── Source information ──

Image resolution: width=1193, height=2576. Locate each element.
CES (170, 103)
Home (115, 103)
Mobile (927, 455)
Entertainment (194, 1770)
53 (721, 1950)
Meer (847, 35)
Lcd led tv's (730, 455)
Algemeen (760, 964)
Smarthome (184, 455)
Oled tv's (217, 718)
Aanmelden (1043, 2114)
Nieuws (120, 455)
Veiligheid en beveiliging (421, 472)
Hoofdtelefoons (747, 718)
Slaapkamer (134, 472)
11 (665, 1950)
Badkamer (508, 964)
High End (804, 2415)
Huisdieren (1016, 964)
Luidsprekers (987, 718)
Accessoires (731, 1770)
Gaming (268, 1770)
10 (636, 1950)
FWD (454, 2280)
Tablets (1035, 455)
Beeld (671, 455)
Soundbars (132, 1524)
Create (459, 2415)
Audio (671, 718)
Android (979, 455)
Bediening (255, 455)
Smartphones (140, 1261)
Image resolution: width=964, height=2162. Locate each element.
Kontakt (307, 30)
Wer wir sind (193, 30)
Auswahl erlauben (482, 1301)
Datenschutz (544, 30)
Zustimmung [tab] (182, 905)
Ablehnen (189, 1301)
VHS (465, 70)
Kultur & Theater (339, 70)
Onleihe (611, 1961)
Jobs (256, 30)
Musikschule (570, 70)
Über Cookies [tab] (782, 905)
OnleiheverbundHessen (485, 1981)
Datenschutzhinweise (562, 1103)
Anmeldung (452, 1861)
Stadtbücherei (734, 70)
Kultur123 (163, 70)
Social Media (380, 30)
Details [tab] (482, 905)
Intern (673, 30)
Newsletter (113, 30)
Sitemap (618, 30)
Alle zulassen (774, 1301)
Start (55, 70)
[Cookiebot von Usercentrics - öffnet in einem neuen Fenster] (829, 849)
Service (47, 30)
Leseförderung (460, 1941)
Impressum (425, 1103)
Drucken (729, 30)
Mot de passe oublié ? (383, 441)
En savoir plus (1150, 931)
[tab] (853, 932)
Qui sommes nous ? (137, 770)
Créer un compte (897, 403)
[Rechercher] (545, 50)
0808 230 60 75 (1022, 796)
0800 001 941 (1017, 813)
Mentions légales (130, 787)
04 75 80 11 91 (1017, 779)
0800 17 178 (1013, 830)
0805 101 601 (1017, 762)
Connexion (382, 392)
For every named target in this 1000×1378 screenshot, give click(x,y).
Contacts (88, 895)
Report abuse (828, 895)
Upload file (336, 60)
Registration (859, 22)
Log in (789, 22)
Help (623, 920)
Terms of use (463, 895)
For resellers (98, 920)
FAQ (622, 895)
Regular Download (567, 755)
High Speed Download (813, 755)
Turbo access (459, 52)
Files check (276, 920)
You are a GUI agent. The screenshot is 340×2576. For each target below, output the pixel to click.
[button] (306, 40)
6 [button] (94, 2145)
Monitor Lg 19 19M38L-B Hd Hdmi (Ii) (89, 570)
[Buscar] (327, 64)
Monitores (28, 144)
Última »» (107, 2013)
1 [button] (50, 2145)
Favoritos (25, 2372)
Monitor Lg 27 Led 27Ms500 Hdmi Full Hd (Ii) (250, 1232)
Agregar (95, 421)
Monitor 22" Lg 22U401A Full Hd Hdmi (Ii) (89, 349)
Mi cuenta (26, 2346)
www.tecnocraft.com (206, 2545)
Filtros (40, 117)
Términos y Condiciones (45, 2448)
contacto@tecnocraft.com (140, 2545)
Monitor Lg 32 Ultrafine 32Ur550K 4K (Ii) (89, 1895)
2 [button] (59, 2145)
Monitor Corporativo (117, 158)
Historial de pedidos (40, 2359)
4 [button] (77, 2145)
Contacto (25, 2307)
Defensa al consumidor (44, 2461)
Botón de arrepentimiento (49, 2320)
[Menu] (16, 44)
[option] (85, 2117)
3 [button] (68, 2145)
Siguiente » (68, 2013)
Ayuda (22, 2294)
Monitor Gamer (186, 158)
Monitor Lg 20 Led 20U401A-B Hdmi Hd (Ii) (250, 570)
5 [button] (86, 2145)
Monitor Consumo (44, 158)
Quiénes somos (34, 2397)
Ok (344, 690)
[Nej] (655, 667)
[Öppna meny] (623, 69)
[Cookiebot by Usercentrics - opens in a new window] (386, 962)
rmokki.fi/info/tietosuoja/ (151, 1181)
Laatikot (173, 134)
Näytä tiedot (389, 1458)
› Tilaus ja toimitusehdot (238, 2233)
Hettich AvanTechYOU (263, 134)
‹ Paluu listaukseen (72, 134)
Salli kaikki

───

» **Exercise prompt**: Transcribe the records above from the line holding "OnleiheverbundHessen (485, 1981)" down to the line holding "Registration (859, 22)", inclusive, without adding anything.

» **Task response**:
OnleiheverbundHessen (485, 1981)
Datenschutzhinweise (562, 1103)
Anmeldung (452, 1861)
Stadtbücherei (734, 70)
Kultur123 (163, 70)
Social Media (380, 30)
Details [tab] (482, 905)
Intern (673, 30)
Newsletter (113, 30)
Sitemap (618, 30)
Alle zulassen (774, 1301)
Start (55, 70)
[Cookiebot von Usercentrics - öffnet in einem neuen Fenster] (829, 849)
Service (47, 30)
Leseförderung (460, 1941)
Impressum (425, 1103)
Drucken (729, 30)
Mot de passe oublié ? (383, 441)
En savoir plus (1150, 931)
[tab] (853, 932)
Qui sommes nous ? (137, 770)
Créer un compte (897, 403)
[Rechercher] (545, 50)
0808 230 60 75 (1022, 796)
0800 001 941 (1017, 813)
Mentions légales (130, 787)
04 75 80 11 91 (1017, 779)
0800 17 178 (1013, 830)
0805 101 601 (1017, 762)
Connexion (382, 392)
For every named target in this 1000×1378 screenshot, give click(x,y).
Contacts (88, 895)
Report abuse (828, 895)
Upload file (336, 60)
Registration (859, 22)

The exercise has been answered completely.